I - LES ORIGINES DE 1865 A 1975  (4)
 

4) Un avenir incertain (1960 - 1975)
 
Ces mutations cachent en réalité les sérieuses difficultés que rencontre la Compagnie Ouest Electrique (C.O.E.) à répondre à toutes les demandes. Le Mans connaît une forte poussée démographique, résultat de l'exode rural. Son tissu urbain est en pleine évolution et il reste mal délimité dans la mesure où cohabite encore dans des espaces périphériques habitations et terrains cultivés. De vastes opérations de restructurations urbaines sont entreprises, de nouveaux quartiers sont construits (Sablons, Glonnières...).
 
Les communes périurbaines (Coulaines, Rouillon, Yvré l'Evêque, Changé et Arnage...) accroissent également leur population.
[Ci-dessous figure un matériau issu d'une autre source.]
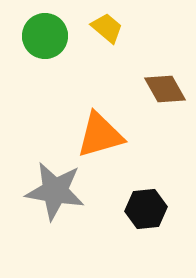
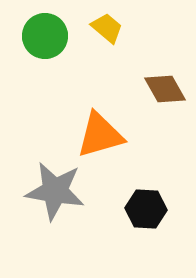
black hexagon: rotated 9 degrees clockwise
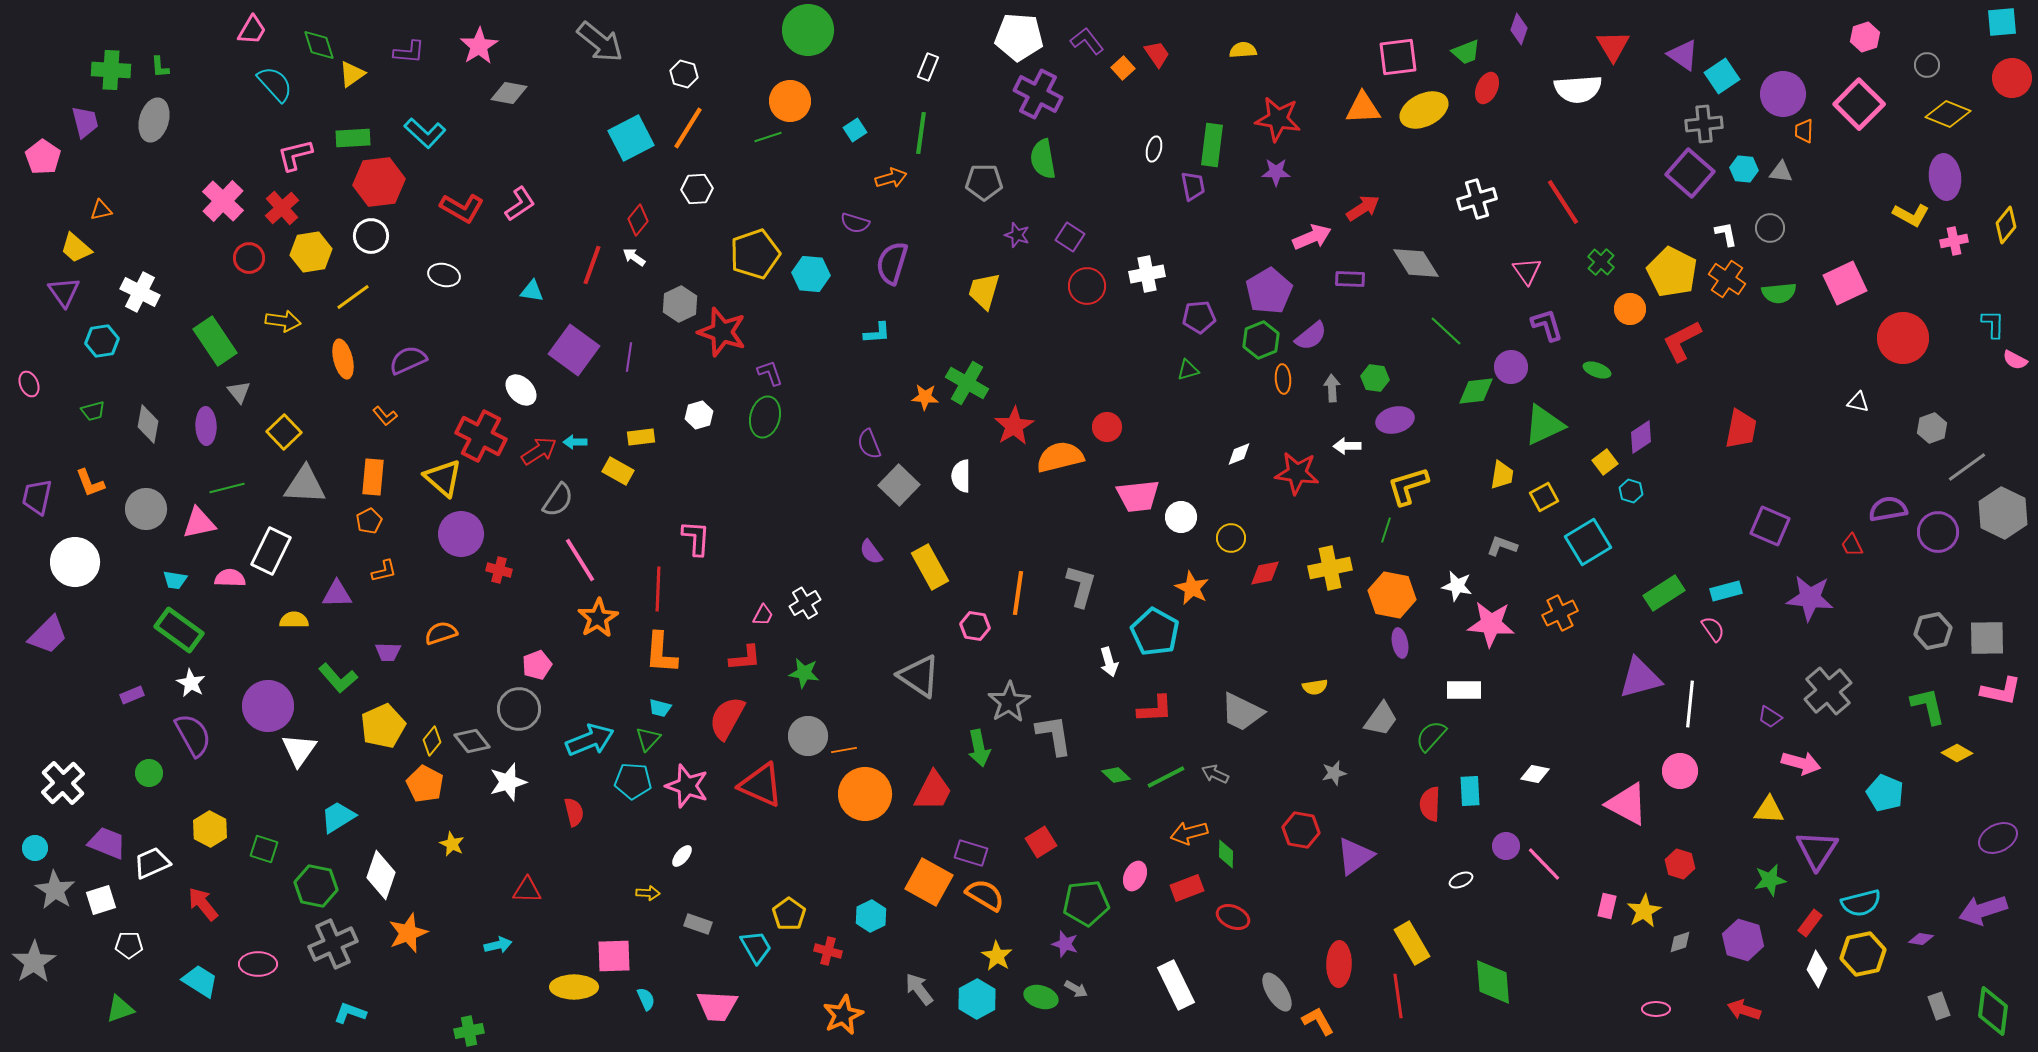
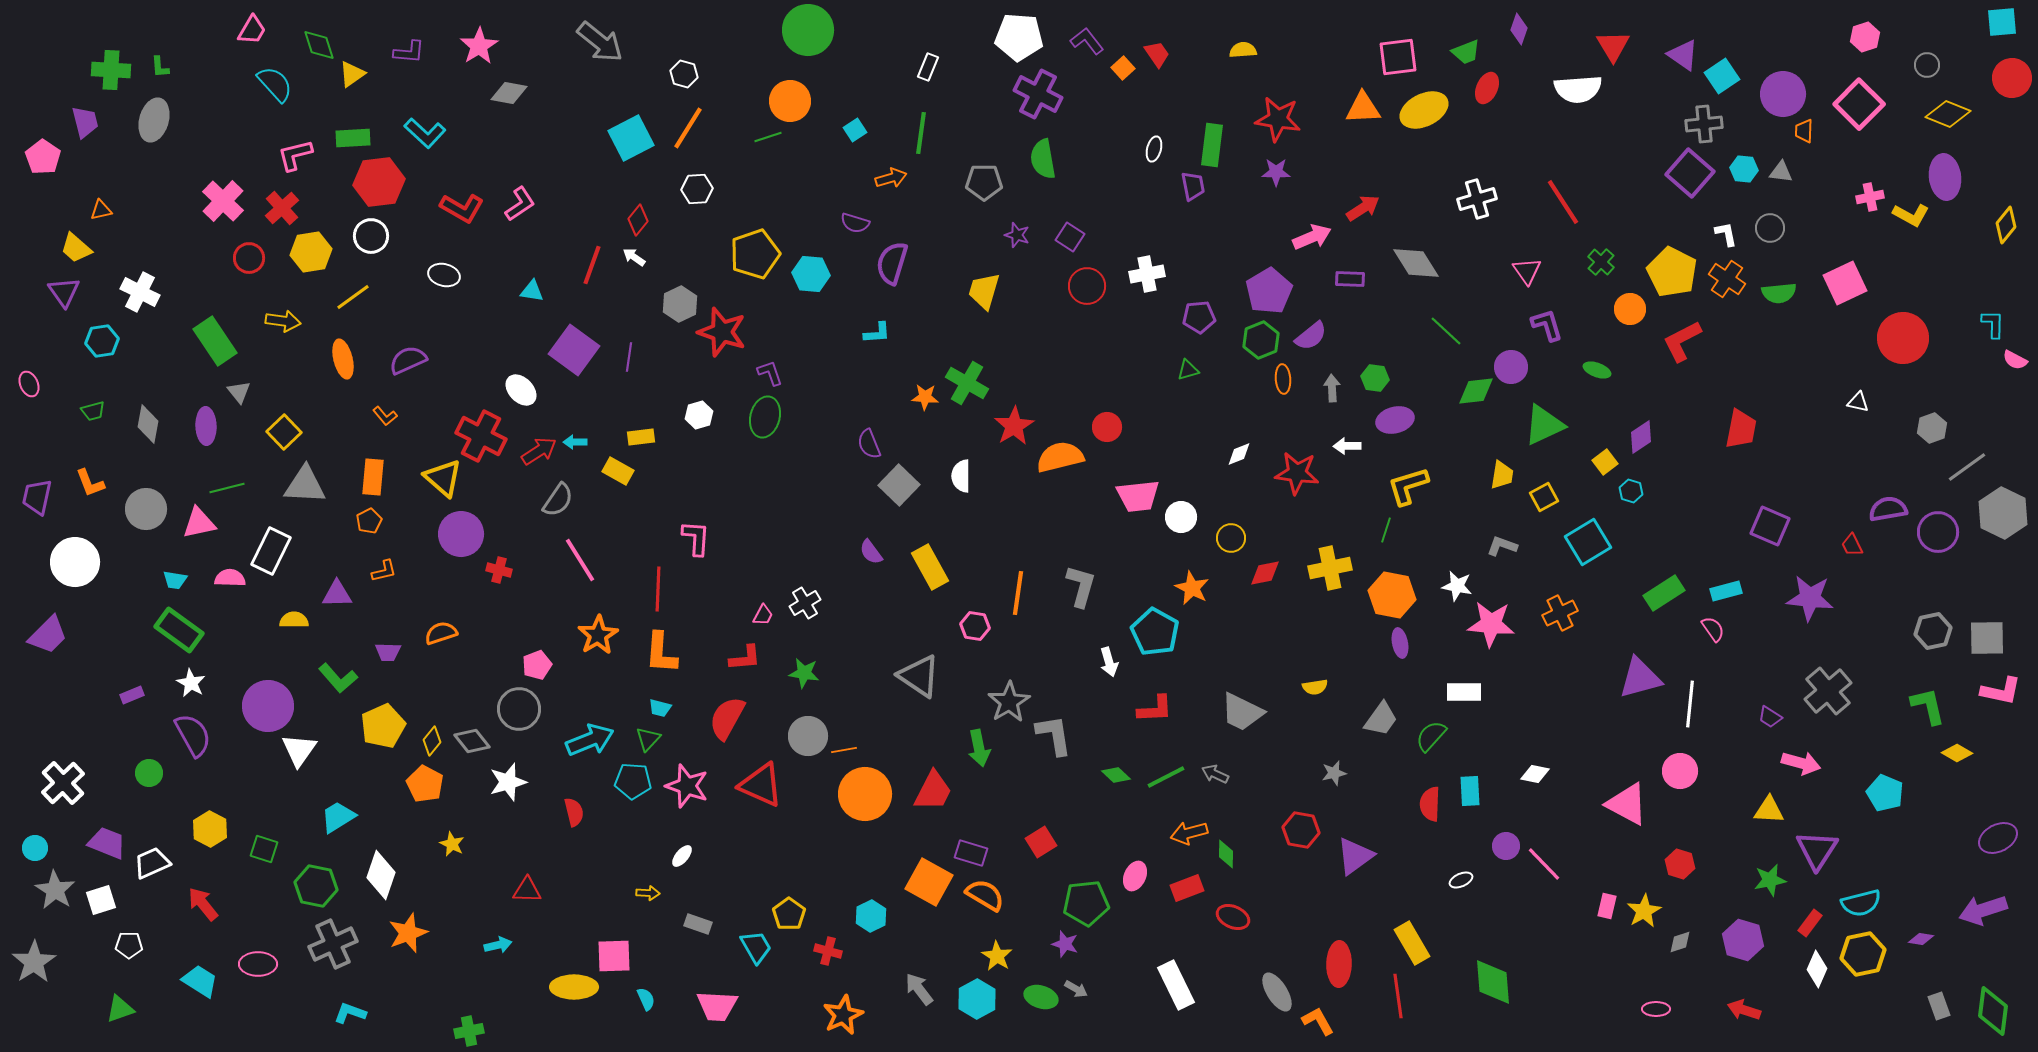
pink cross at (1954, 241): moved 84 px left, 44 px up
orange star at (598, 618): moved 17 px down
white rectangle at (1464, 690): moved 2 px down
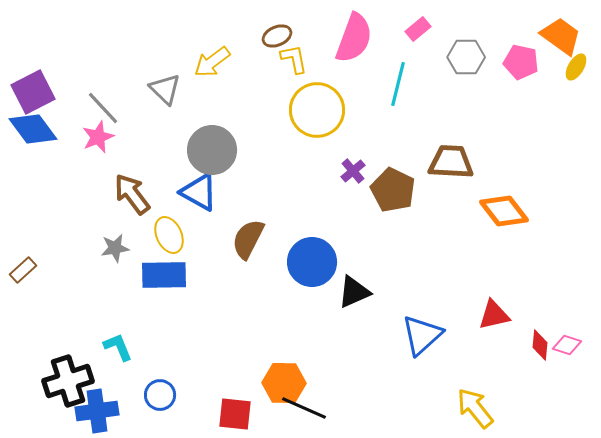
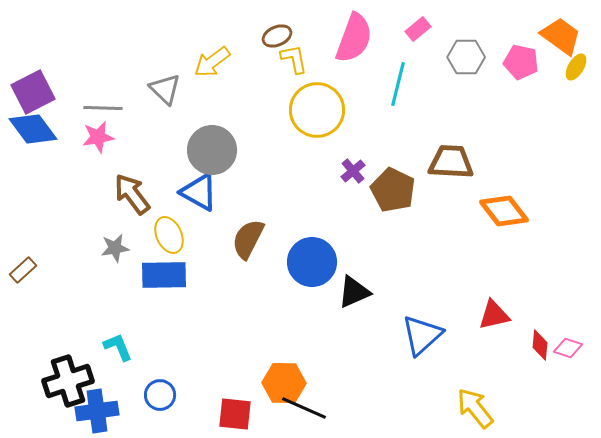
gray line at (103, 108): rotated 45 degrees counterclockwise
pink star at (98, 137): rotated 12 degrees clockwise
pink diamond at (567, 345): moved 1 px right, 3 px down
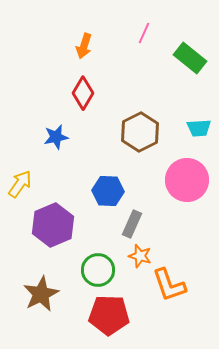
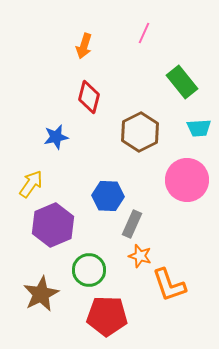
green rectangle: moved 8 px left, 24 px down; rotated 12 degrees clockwise
red diamond: moved 6 px right, 4 px down; rotated 16 degrees counterclockwise
yellow arrow: moved 11 px right
blue hexagon: moved 5 px down
green circle: moved 9 px left
red pentagon: moved 2 px left, 1 px down
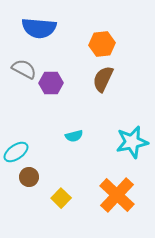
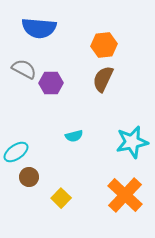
orange hexagon: moved 2 px right, 1 px down
orange cross: moved 8 px right
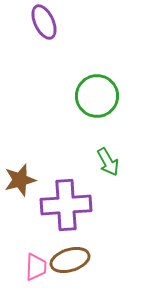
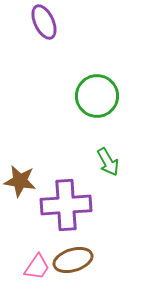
brown star: moved 1 px down; rotated 24 degrees clockwise
brown ellipse: moved 3 px right
pink trapezoid: moved 1 px right; rotated 32 degrees clockwise
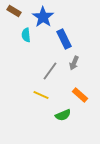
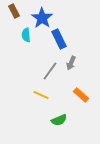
brown rectangle: rotated 32 degrees clockwise
blue star: moved 1 px left, 1 px down
blue rectangle: moved 5 px left
gray arrow: moved 3 px left
orange rectangle: moved 1 px right
green semicircle: moved 4 px left, 5 px down
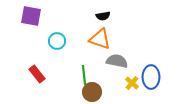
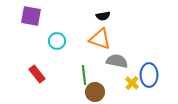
blue ellipse: moved 2 px left, 2 px up
brown circle: moved 3 px right
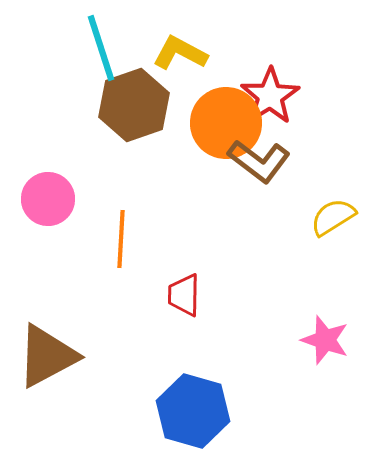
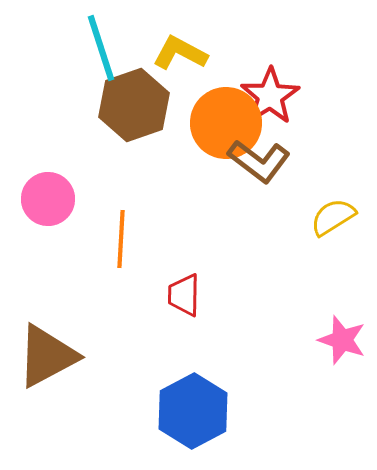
pink star: moved 17 px right
blue hexagon: rotated 16 degrees clockwise
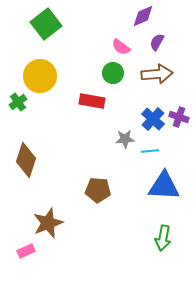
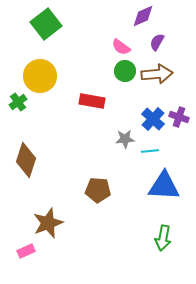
green circle: moved 12 px right, 2 px up
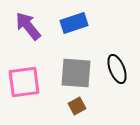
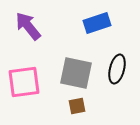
blue rectangle: moved 23 px right
black ellipse: rotated 36 degrees clockwise
gray square: rotated 8 degrees clockwise
brown square: rotated 18 degrees clockwise
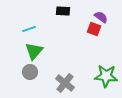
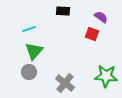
red square: moved 2 px left, 5 px down
gray circle: moved 1 px left
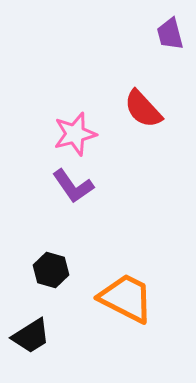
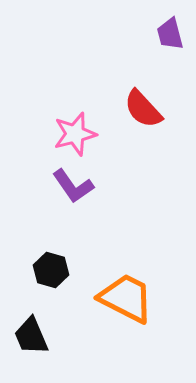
black trapezoid: rotated 99 degrees clockwise
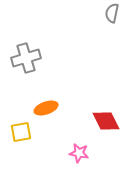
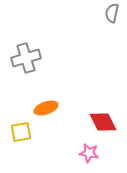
red diamond: moved 3 px left, 1 px down
pink star: moved 10 px right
Leur proximité géographique renforce également l'attractivité de la ville du Mans dont la densité demeure faible.
 
La C.O.E. est à l'étroit à l'intérieur de son périmètre urbain limité de la ville du Mans... Les flux de transport ne se limitent plus uniquement à la ville mais se développent à sa périphérie. De nombreux espaces résidentiels se constituent (Allonnes, Coulaines...).
 
L'arrêté préfectoral de janvier 1970 étendra le périmètre urbain aux communes limitrophes qui constitueront plus tard la C.U.M.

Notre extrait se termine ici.